In this RS we look at the evidence behind this recommendation, and the implications for policy and programmatic work and research. We also offer additional evidence, insights and practical tools to support implementation of such interventions.
In the poster, we summarise the key findings and insights to highlight what works to improve girls' economic empowerment and child marriage outcomes.
Purpose
You can use the brief and the poster to prompt further discussion and research, and to ensure your work is informed by the existing evidence.
This Research Spotlight
- Builds an evidence-informed case for girls’ economic empowerment interventions that support girls’ and adolescents’ ability to make and act on decisions around the control and allocation of resources and that reduce economic pressures on households living in poverty and provide alternatives to child marriage
o Drawing on evidence from 11 studies focused on economic empowerment interventions and their impact on child marriage prevalence: most focused on Bangladesh, Ethiopia, India, Liberia, Uganda and Zambia; the impact of skills-building programmes, including life skills and livelihoods training components; interventions directly focused on adolescent girls.
- Highlights three promising practice pathways to consider for inclusion in the design of effective and context sensitive girls’ economic empowerment interventions that act at the household level (to reduce financial pressures that drive child marriage) and/or work directly with girls and adolescent girls to
o Enhance their knowledge, skills and health through economic education and life skills or vocational training
o Increase their autonomy and value in the household, making work a viable option.
o Facilitate employment opportunities as an alternative to marriage.

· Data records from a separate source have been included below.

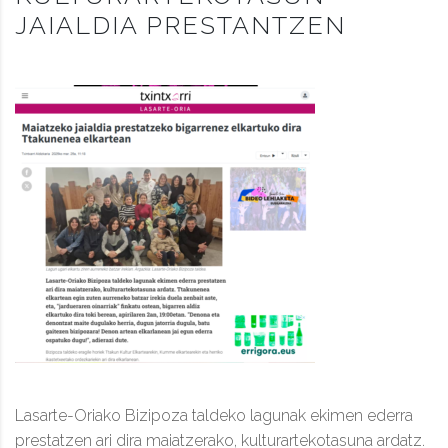
JAIALDIA PRESTANTZEN
Lasarte-Oriako Bizipoza taldeko lagunak ekimen ederra
prestatzen ari dira maiatzerako, kulturartekotasuna ardatz.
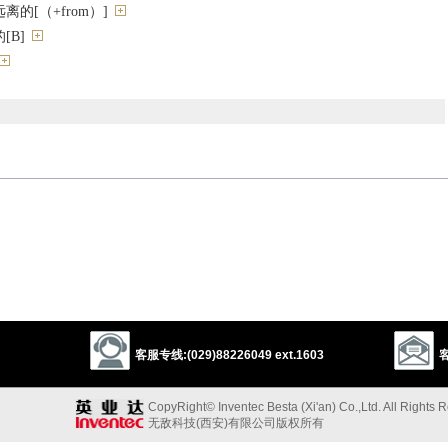
的[（+from）]
[B]
oad
out-of-the-way
far-away
far-off
stinct
disparate
ght
igid
uncordial
unfriendly
unneighbourly
unapproachable
cold
客服专线:(029)88226049 ext.1603
客
CopyRight© Inventec Besta (Xi'an) Co.,Ltd. All Rights 
疏远的”的反义词
无敌科技(西安)有限公司版权所有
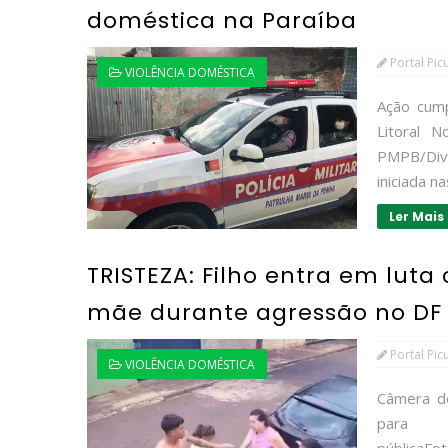
doméstica na Paraíba
Portal Pic
VIOLÊNCIA DOMÉSTICA
Ação cum
Litoral 
PMPB/Divu
iniciada n
Ler Mais
TRISTEZA: Filho entra em luta
mãe durante agressão no DF 
Portal Pic
VIOLÊNCIA DOMÉSTICA
Câmera d
para 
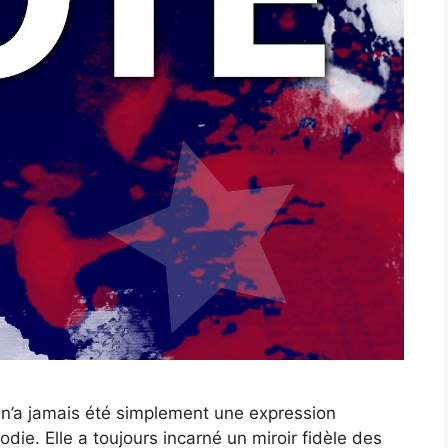
 n’a jamais été simplement une expression
odie. Elle a toujours incarné un miroir fidèle des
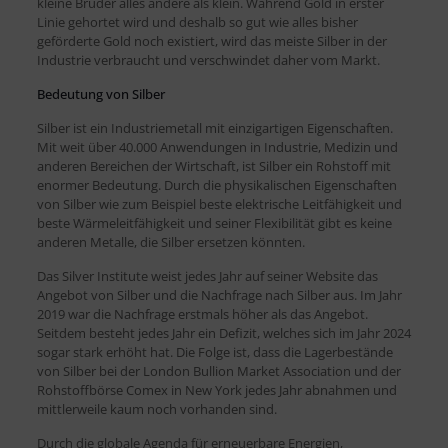
kleine Bruder alles andere als klein. Während Gold in erster
Linie gehortet wird und deshalb so gut wie alles bisher
geförderte Gold noch existiert, wird das meiste Silber in der
Industrie verbraucht und verschwindet daher vom Markt.
Bedeutung von Silber
Silber ist ein Industriemetall mit einzigartigen Eigenschaften.
Mit weit über 40.000 Anwendungen in Industrie, Medizin und
anderen Bereichen der Wirtschaft, ist Silber ein Rohstoff mit
enormer Bedeutung. Durch die physikalischen Eigenschaften
von Silber wie zum Beispiel beste elektrische Leitfähigkeit und
beste Wärmeleitfähigkeit und seiner Flexibilität gibt es keine
anderen Metalle, die Silber ersetzen könnten.
Das Silver Institute weist jedes Jahr auf seiner Website das
Angebot von Silber und die Nachfrage nach Silber aus. Im Jahr
2019 war die Nachfrage erstmals höher als das Angebot.
Seitdem besteht jedes Jahr ein Defizit, welches sich im Jahr 2024
sogar stark erhöht hat. Die Folge ist, dass die Lagerbestände
von Silber bei der London Bullion Market Association und der
Rohstoffbörse Comex in New York jedes Jahr abnahmen und
mittlerweile kaum noch vorhanden sind.
Durch die globale Agenda für erneuerbare Energien,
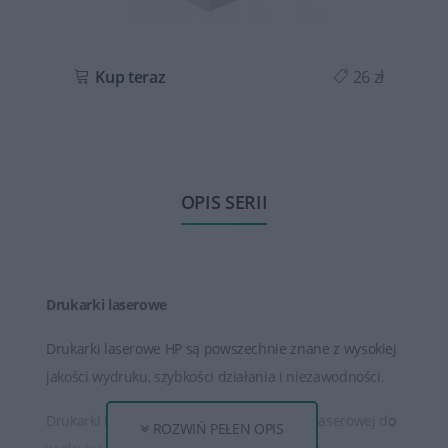
ł
Kup teraz
26 zł
OPIS SERII
Drukarki laserowe
Drukarki laserowe HP są powszechnie znane z wysokiej
jakości wydruku, szybkości działania i niezawodności.
Drukarki laserowe HP używają technologii laserowej do
ROZWIŃ PEŁEN OPIS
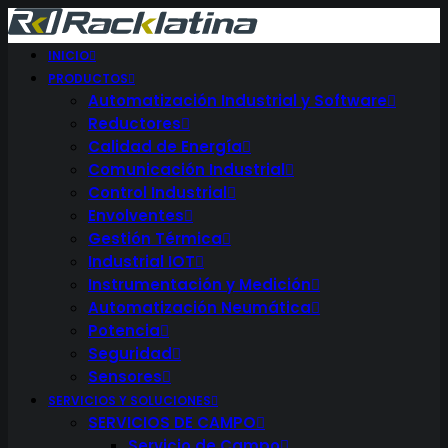
INICIO
PRODUCTOS
Automatización Industrial y Software
Reductores
Calidad de Energía
Comunicación Industrial
Control Industrial
Envolventes
Gestión Térmica
Industrial IOT
Instrumentación y Medición
Automatización Neumática
Potencia
Seguridad
Sensores
SERVICIOS Y SOLUCIONES
SERVICIOS DE CAMPO
Servicio de Campo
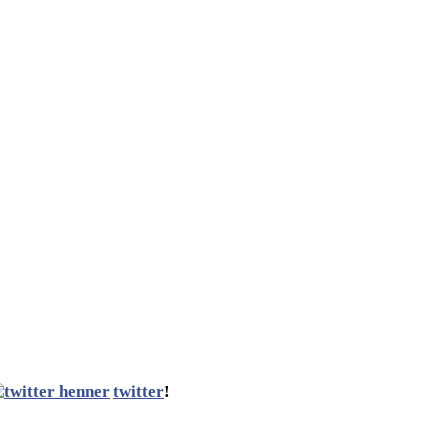
twitter
!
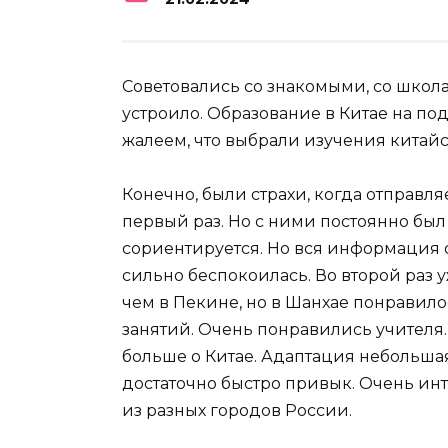
Советовались со знакомыми, со школам
устроило. Образование в Китае на под
жалеем, что выбрали изучения китайс
Конечно, были страхи, когда отправл
первый раз. Но с ними постоянно был 
сориентируется. Но вся информация о
сильно беспокоилась. Во второй раз 
чем в Пекине, но в Шанхае понравил
занятий. Очень понравились учителя
больше о Китае. Адаптация небольшая
достаточно быстро привык. Очень ин
из разных городов России.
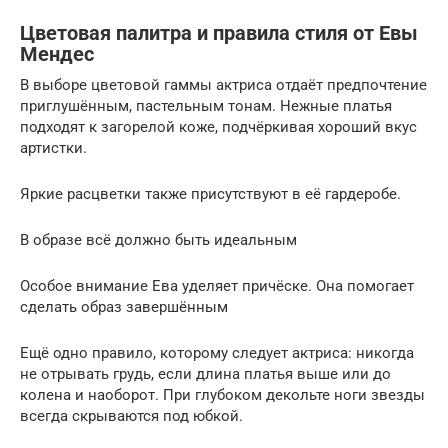
Цветовая палитра и правила стиля от Евы
Мендес
В выборе цветовой гаммы актриса отдаёт предпочтение
приглушённым, пастельным тонам. Нежные платья
подходят к загорелой коже, подчёркивая хороший вкус
артистки.
Яркие расцветки также присутствуют в её гардеробе.
В образе всё должно быть идеальным
Особое внимание Ева уделяет причёске. Она помогает
сделать образ завершённым
Ещё одно правило, которому следует актриса: никогда
не отрывать грудь, если длина платья выше или до
колена и наоборот. При глубоком декольте ноги звезды
всегда скрываются под юбкой.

- Suggests evidence-based strategies to improve economic empowerment & child marriage outcomes including:
o Girl-focused interventions to build girls’ skills, networks & knowledge
o Gender-transformative household & community-level interventions to address the social norms that limit opportunities for girls
o Structural-level initiatives to improve girls’ & women’s economic security, independence & equality
- And provides a list of curated and accessible practical tools to support policy and programmatic work on child marriage and girls’ economic empowerment
Audience
Practitioners, researchers, advocates, civil society organisations, investors and researchers who are working on prevention of child marriage and support to ever married girls in standalone child marriage interventions, or as part of broader gender justice, adolescent girls’ rights or women’s economic empowerment programming, policy or research.